Gautier sentit son coeur se serrer. Il se mit à agiter une jambe en se sentant prit d'un sentiment de panique. Il se leva soudainement, et se mit à faire quelques pas dans la chambre tout en levant les mains pour s'empoigner les cheveux. Pourquoi avait-il des assassins à ses trousses ? Était-ce lié à son collier ? La devineresse avait parlé d'une clé. Gautier était prit par la peur. L'idée d'abandonner ses compagnons, de laisser son épée et de rentrer chez lui pour vivre une vie de noble paisible lui traversa l'esprit.

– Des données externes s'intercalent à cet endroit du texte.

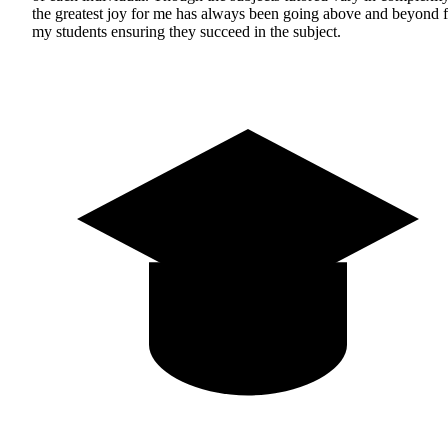
the greatest joy for me has always been going above and beyond f
my students ensuring they succeed in the subject.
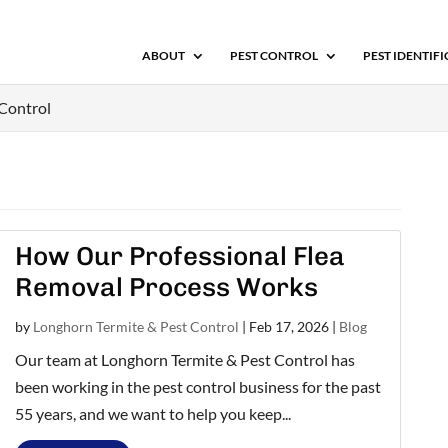
ABOUT
PEST CONTROL
PEST IDENTIF
 Control
How Our Professional Flea
Removal Process Works
by
Longhorn Termite & Pest Control
|
Feb 17, 2026
|
Blog
Our team at Longhorn Termite & Pest Control has
been working in the pest control business for the past
55 years, and we want to help you keep...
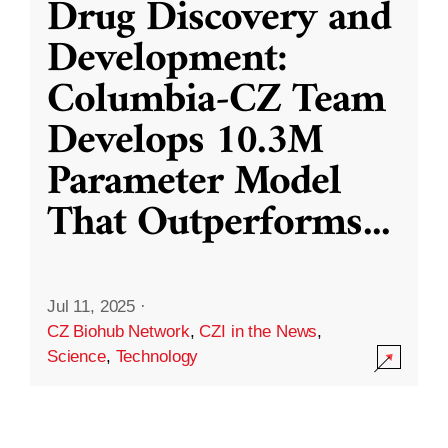
Drug Discovery and
Development:
Columbia-CZ Team
Develops 10.3M
Parameter Model
That Outperforms
...
Jul 11, 2025
·
CZ Biohub Network
,
CZI in the News
,
Science
,
Technology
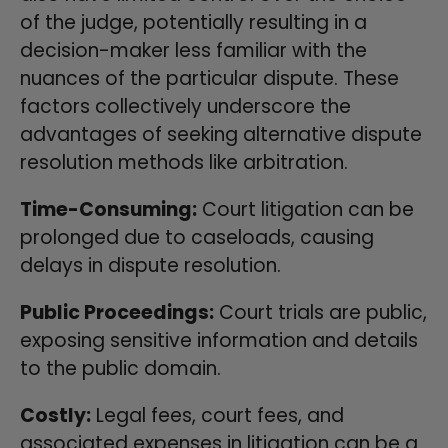
of the judge, potentially resulting in a
decision-maker less familiar with the
nuances of the particular dispute. These
factors collectively underscore the
advantages of seeking alternative dispute
resolution methods like arbitration.
Time-Consuming:
Court litigation can be
prolonged due to caseloads, causing
delays in dispute resolution.
Public Proceedings:
Court trials are public,
exposing sensitive information and details
to the public domain.
Costly:
Legal fees, court fees, and
associated expenses in litigation can be a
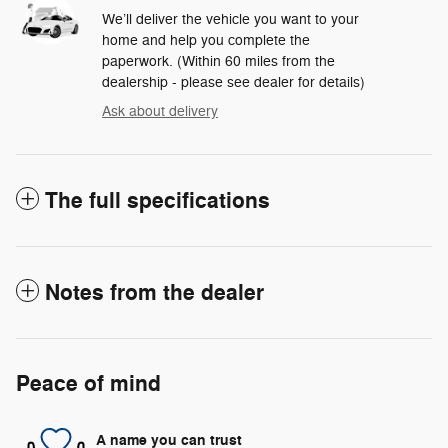
We’ll deliver the vehicle you want to your
home and help you complete the
paperwork. (Within 60 miles from the
dealership - please see dealer for details)
Ask about delivery
The full specifications
Notes from the dealer
Peace of mind
A name you can trust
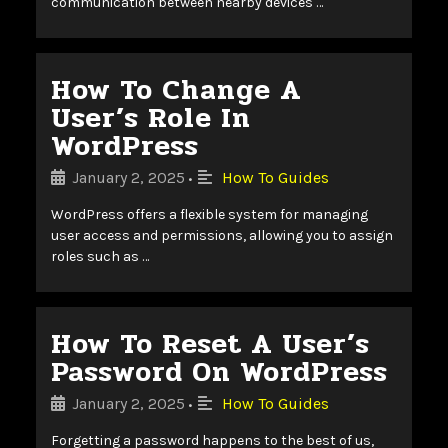
communication between nearby devices …
How To Change A
User’s Role In
WordPress
January 2, 2025
How To Guides
•
WordPress offers a flexible system for managing
user access and permissions, allowing you to assign
roles such as …
How To Reset A User’s
Password On WordPress
January 2, 2025
How To Guides
•
Forgetting a password happens to the best of us,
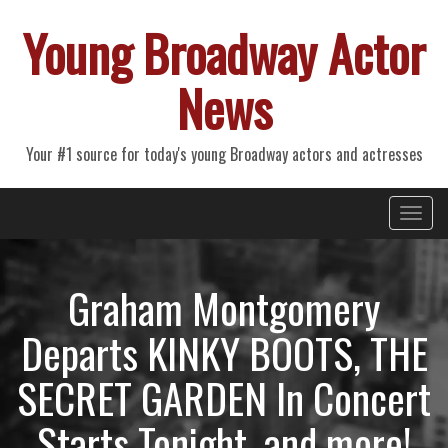
Young Broadway Actor
News
Your #1 source for today's young Broadway actors and actresses
Primary
Skip
Young Broadway Actor News
to
Menu
content
Graham Montgomery
Departs KINKY BOOTS, THE
SECRET GARDEN In Concert
Starts Tonight, and more!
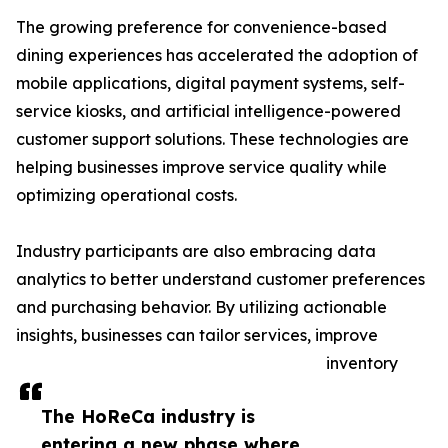
The growing preference for convenience-based
dining experiences has accelerated the adoption of
mobile applications, digital payment systems, self-
service kiosks, and artificial intelligence-powered
customer support solutions. These technologies are
helping businesses improve service quality while
optimizing operational costs.
Industry participants are also embracing data
analytics to better understand customer preferences
and purchasing behavior. By utilizing actionable
insights, businesses can tailor services, improve
inventory
The HoReCa industry is
entering a new phase where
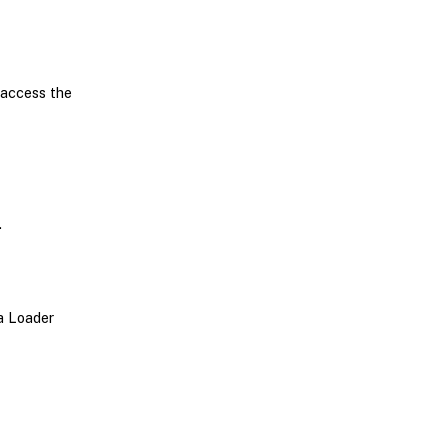
 access the
.
ta Loader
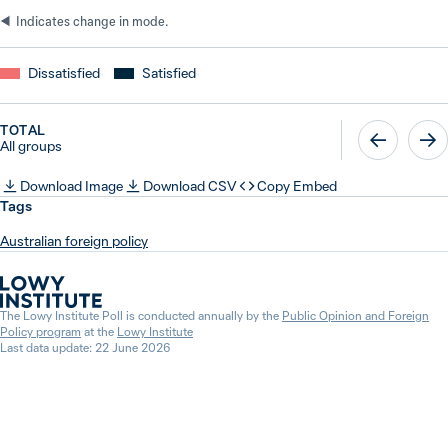
Indicates change in mode.
Dissatisfied
Satisfied
TOTAL
All groups
Download Image
Download CSV
Copy Embed
Tags
Australian foreign policy
The Lowy Institute Poll is conducted annually by the
Public Opinion and Foreign
Policy program
at the
Lowy Institute
Last data update: 22 June 2026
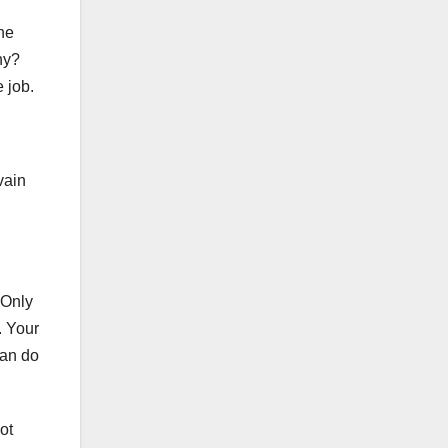
the
hy?
 job.
vain
 Only
. Your
can do
ot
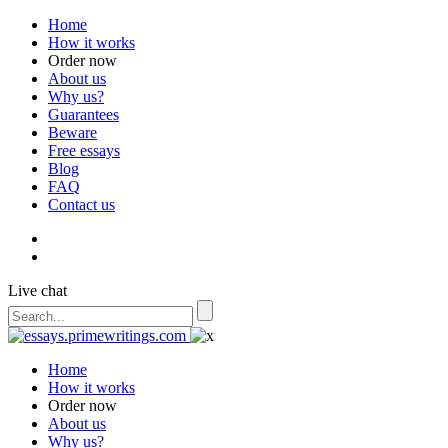
Home
How it works
Order now
About us
Why us?
Guarantees
Beware
Free essays
Blog
FAQ
Contact us
Live chat
Home
How it works
Order now
About us
Why us?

Non. Il n'était pas un lâche. Ses yeux verts se fixèrent sur le plafond un instant, puis il poussa un profond soupir. Il était évident que quelque chose se tramait, et que le Cormyr allait être le théâtre de sombres événements. Peut-être qu'il détenait la clé pour arrêter leurs agissements. De plus, il avait fait une promesse à Méliphine, et son groupe comptait sur lui. Il ne devait pas se montrer faible.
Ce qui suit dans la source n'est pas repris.